Exercise brief: Locate the line that contains "staff, please be patient with us" in the entries below, then repeat it and every following line through the line that contains "world, with a", exactly, and no others.

The records:
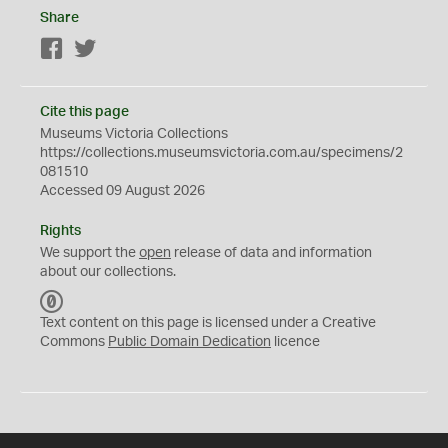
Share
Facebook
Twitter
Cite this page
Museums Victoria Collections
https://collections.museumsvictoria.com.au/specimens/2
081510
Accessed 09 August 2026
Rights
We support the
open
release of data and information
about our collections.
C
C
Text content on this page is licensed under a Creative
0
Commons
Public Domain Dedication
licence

---

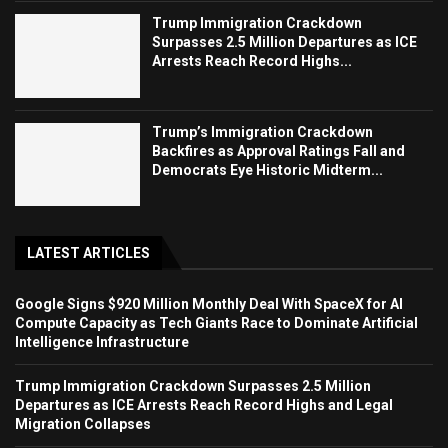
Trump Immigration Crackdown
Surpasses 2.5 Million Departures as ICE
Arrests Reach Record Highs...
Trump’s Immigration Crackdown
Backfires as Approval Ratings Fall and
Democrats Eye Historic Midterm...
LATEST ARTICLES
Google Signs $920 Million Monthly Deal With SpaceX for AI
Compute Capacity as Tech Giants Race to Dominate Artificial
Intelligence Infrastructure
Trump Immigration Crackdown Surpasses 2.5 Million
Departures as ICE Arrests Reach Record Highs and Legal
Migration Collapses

* * *

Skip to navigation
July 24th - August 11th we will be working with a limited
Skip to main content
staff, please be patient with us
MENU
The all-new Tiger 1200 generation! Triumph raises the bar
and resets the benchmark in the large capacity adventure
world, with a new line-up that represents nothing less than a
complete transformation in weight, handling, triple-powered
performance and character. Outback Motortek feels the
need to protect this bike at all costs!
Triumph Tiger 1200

Task answer:
staff, please be patient with us
MENU
The all-new Tiger 1200 generation! Triumph raises the bar
and resets the benchmark in the large capacity adventure
world, with a new line-up that represents nothing less than a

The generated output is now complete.